First passive listening device

First passive listening device
Who
The Thing
What
First
Where
Russian Federation (Moscow)
When
August 1945

The first passive remote listening device (a microphone that works with no active electronic components) was "The Thing", which comprised a metal cylinder with a thin membrane on one end and a long metal rod extending from the side. The Thing was discovered by US counterintelligence officers in 1951 during a sweep of the US embassy in Moscow. It was hidden inside an enormous wooden carving of the Great Seal of the United States, which had been gifted to the ambassador by a delegation from the Soviet Young Pioneers youth group in August 1945.

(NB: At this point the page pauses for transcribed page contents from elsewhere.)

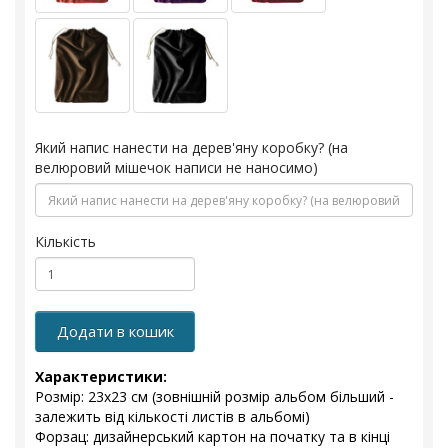
Який напис нанести на дерев'яну коробку? (на
велюровий мішечок написи не наносимо)
Кількість
Додати в кошик
Характеристики:
Розмір: 23x23 см (зовнішній розмір альбом більший -
залежить від кількості листів в альбомі)
Форзац: дизайнерський картон на початку та в кінці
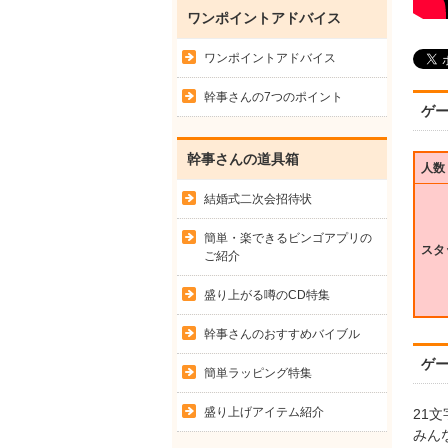
ワンポイントアドバイス
ワンポイントアドバイス
幹事さんの7つのポイント
ゲ
幹事さんの道具箱
人数
結婚式二次会招待状
簡単・楽できるビンゴアプリの
スタ
ご紹介
盛り上がる噂のCD特集
幹事さんのおすすめバイブル
ゲ
簡単ラッピング特集
盛り上げアイテム紹介
21
みん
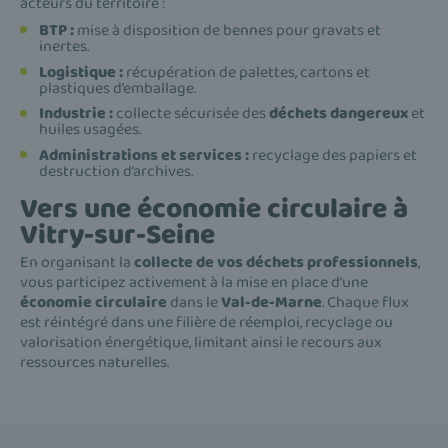
acteurs du territoire :
BTP :
mise à disposition de bennes pour gravats et
inertes.
Logistique :
récupération de palettes, cartons et
plastiques d’emballage.
Industrie :
collecte sécurisée des
déchets dangereux
et
huiles usagées.
Administrations et services :
recyclage des papiers et
destruction d’archives.
Vers une économie circulaire à
Vitry-sur-Seine
En organisant la
collecte de vos déchets professionnels
,
vous participez activement à la mise en place d’une
économie circulaire
dans le
Val-de-Marne
. Chaque flux
est réintégré dans une filière de réemploi, recyclage ou
valorisation énergétique, limitant ainsi le recours aux
ressources naturelles.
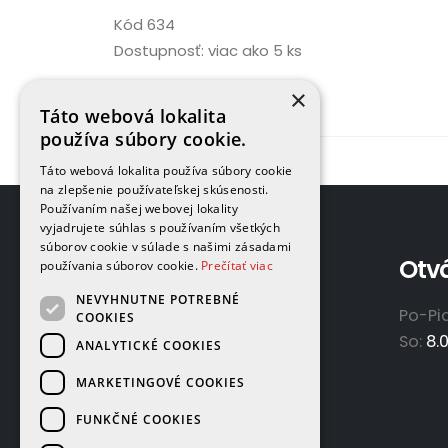
Kód
634
Dostupnosť:
viac ako 5 ks
×
Táto webová lokalita
používa súbory cookie.
Táto webová lokalita používa súbory cookie
na zlepšenie používateľskej skúsenosti.
Používaním našej webovej lokality
vyjadrujete súhlas s používaním všetkých
súborov cookie v súlade s našimi zásadami
Adresa
Otv
používania súborov cookie.
Prečítať viac
NEVYHNUTNE POTREBNÉ
GAMAPLYN s.r.o.
Po-Pi
COOKIES
Železničná 570/8
So:
8.
ANALYTICKÉ COOKIES
922 02 Krakovany
MARKETINGOVÉ COOKIES
Slovensko
FUNKČNÉ COOKIES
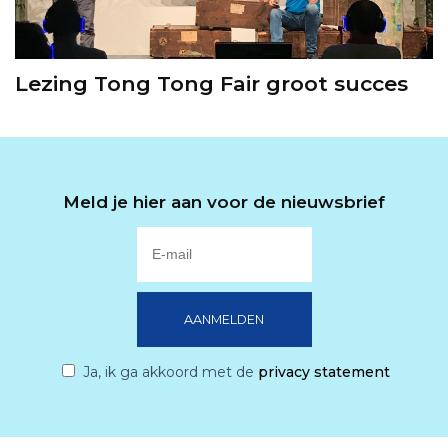
Lezing Tong Tong Fair groot succes
Meld je hier aan voor de nieuwsbrief
Ja, ik ga akkoord met de
privacy statement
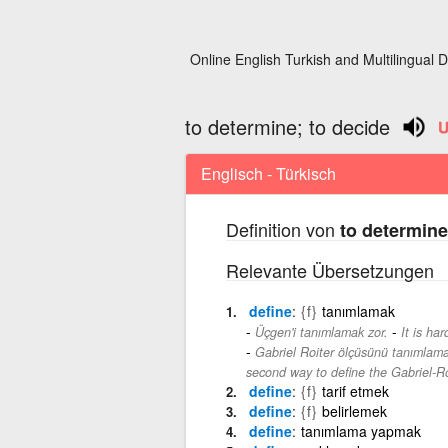
Online English Turkish and Multilingual D
to determine; to decide
Englisch - Türkisch
Definition von
to determine
Relevante Übersetzungen
define
{f}
tanımlamak
-
Üçgen'i tanımlamak zor.
It is har
Gabriel Roiter ölçüsünü tanımlamak 
second way to define the Gabriel-R
define
{f}
tarif etmek
define
{f}
belirlemek
define
tanımlama yapmak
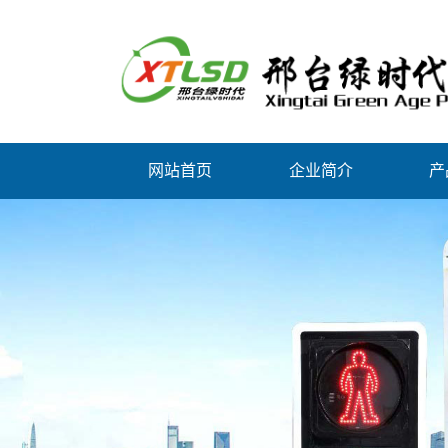
网站首页
企业简介
产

The Thing was developed in the mid-1940s by scientist and electronic music pioneer Leon Theremin. He had been working for the Soviet secret service (the NKVD) on-and-off since the early 1930s, but had fallen foul of the NKVD after a possible attempted defection to the United States in 1938. He invented The Thing (along with the "Buran" infrared microphone system) while interned in a research-station prison camp.

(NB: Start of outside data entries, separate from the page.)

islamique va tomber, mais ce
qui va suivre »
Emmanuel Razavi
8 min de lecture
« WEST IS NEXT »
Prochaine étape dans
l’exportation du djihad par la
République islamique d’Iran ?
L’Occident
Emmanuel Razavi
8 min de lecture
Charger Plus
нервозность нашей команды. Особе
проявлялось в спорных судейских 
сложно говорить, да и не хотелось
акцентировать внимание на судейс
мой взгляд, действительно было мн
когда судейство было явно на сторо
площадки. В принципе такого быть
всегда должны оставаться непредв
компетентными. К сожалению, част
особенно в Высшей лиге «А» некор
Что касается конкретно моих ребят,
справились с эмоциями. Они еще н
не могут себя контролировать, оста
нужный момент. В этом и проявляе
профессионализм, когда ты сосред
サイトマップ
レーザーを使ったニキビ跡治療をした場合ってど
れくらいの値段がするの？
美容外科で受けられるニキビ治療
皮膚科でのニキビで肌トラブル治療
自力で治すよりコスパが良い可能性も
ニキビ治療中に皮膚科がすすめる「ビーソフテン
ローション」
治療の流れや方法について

The mechanism of its operation was simple: when a radio transmitter was directed at the antenna using a frequency of 800 mhz, the antenna would become energised, turning the metal cylinder into a resonant-cavity microphone. The sounds from the room would then be returned as a weak radio signal. The advantage of this design was that it only transmitted a detectable signal when it was being actively "illuminated" by a remote radio transmission – at all other times it was entirely passive.

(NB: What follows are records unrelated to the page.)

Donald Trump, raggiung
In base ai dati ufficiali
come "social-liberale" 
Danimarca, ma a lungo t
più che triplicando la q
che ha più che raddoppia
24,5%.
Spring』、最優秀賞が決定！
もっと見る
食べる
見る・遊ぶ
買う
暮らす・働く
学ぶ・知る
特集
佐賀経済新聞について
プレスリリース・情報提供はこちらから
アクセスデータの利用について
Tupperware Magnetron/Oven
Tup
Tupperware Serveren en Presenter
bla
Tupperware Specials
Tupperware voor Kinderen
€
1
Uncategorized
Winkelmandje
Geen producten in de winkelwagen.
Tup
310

The Thing was not discovered until a radio operator accidentally picked up the signal from the device while returning their receiver. It was handed over to British counterintelligence officer and engineer Peter Wright (a man often described as the real-world equivalent of James Bond's "Q") who reverse-engineered the device. The discovery was kept secret until 1960, when in the aftermath of the Gary Powers U-2 incident the US ambassador to the UN brought out the seal (complete with listening device) to demonstrate that the spying was mutual.